A team of researchers in France recently published a study that linked high consumption of sugary drinks to an increased risk of cancer
The observational study, published in The British Medical Journal on Wednesday, 10 July, involved over 100,000 French adults.
The Guardian reported that participants completed at least two 24-hour online validated dietary questionnaires, which were designed to measure their usual intake of 3,300 food and beverage items, and were followed up for a maximum of nine years.
The study suggests that just an extra 100ml of sugary drinks a day could increase the overall risk of developing cancer by 18%
Over the course of the study, nearly 2,193 cancers were diagnosed during this period.
Of that number, BBC reported, 693 were breast cancers, 291 were prostate cancers, and 166 were colorectal cancers.
For the study, "sugary drinks" are defined as drinks with more than 5% sugar. This included:
- fruit juice with no added sugar,
- soft drinks,
- sweetened milkshakes,
- energy drinks,
- tea or coffee with sugar stirred in, and
- diet drinks with zero-calorie artificial sweeteners.

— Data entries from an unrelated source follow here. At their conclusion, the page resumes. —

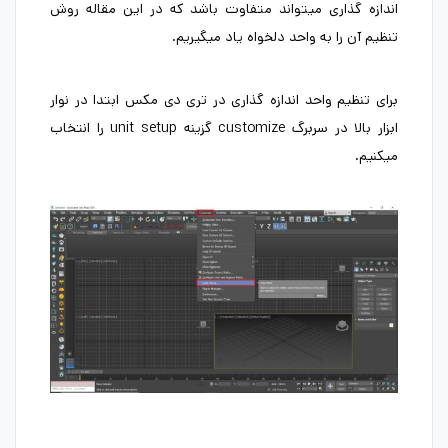
اندازه گذاری میتواند متفاوت باشد که در این مقاله روش
تنظیم آن را به واحد دلخواه یاد میگیریم.
برای تنظیم واحد اندازه گذاری در تری دی مکس ابتدا در نوار
ابزار بالا در سربرگ customize گزینه unit setup را انتخاب
میکنیم.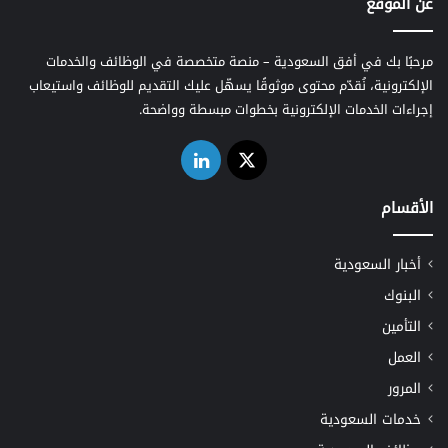
عن الموقع
مرحبًا بك في أفق السعودية – منصة متخصصة في الوظائف والخدمات
الإلكترونية، نُقدّم محتوى موثوقًا يسهّل عليك التقديم للوظائف واستيعاب
إجراءات الخدمات الإلكترونية بخطوات مبسطة وواضحة.
‫X
لينكدإن
الأقسام
أخبار السعودية
البنوك
التأمين
العمل
المرور
خدمات السعودية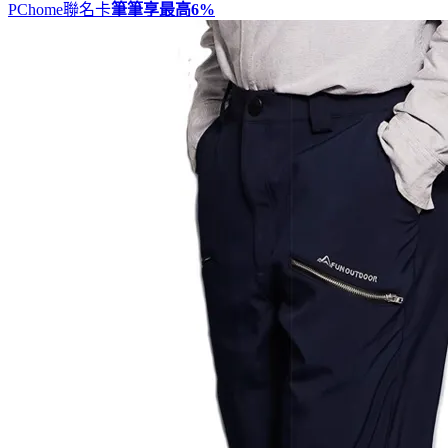
PChome聯名卡
筆筆享最高
6%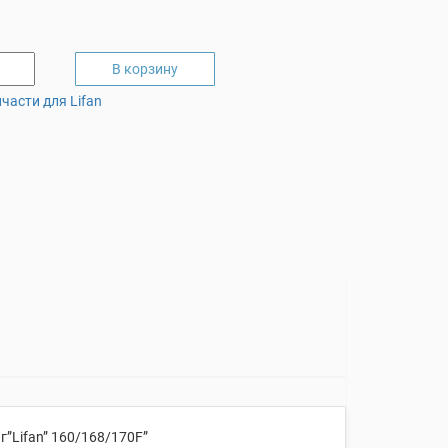
В корзину
части для Lifan
г”Lifan” 160/168/170F”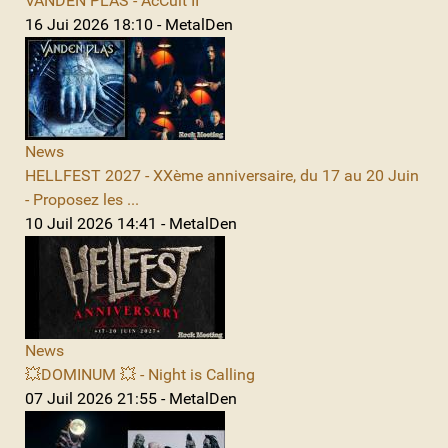
VANDEN PLAS - AcCult II
16 Jui 2026 18:10 - MetalDen
News
HELLFEST 2027 - XXème anniversaire, du 17 au 20 Juin
- Proposez les ...
10 Juil 2026 14:41 - MetalDen
News
💥DOMINUM 💥 - Night is Calling
07 Juil 2026 21:55 - MetalDen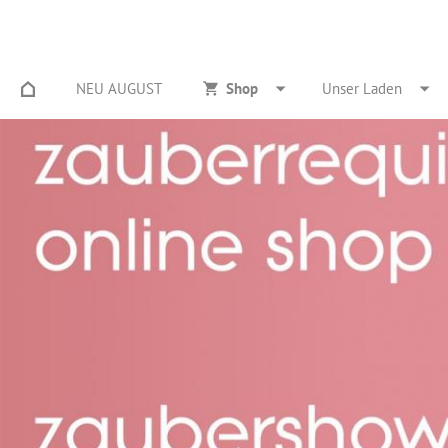
NEU AUGUST
Shop
Unser Laden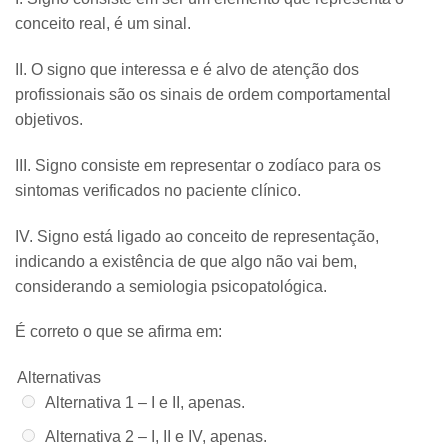
conceito real, é um sinal.
II. O signo que interessa e é alvo de atenção dos
profissionais são os sinais de ordem comportamental
objetivos.
III. Signo consiste em representar o zodíaco para os
sintomas verificados no paciente clínico.
IV. Signo está ligado ao conceito de representação,
indicando a existência de que algo não vai bem,
considerando a semiologia psicopatológica.
É correto o que se afirma em:
Alternativas
Alternativa 1 –
I e II, apenas.
Alternativa 2 –
I, II e IV, apenas.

So does this mean that people should not take sugar at all? Well, no.
As BBC noted, the study is designed simply to spot patterns.
So while people who drink more sugary drinks have more cancer cases, the study does not take into account the other unhealthy habits of the person that could potentially increase the risk of cancer.
"While this study doesn't offer a definitive causative answer about sugar and cancer, it does add to the overall picture of the importance of the current drive to reduce our sugar intake," Dr Amelia Lake from Teesside University told BBC.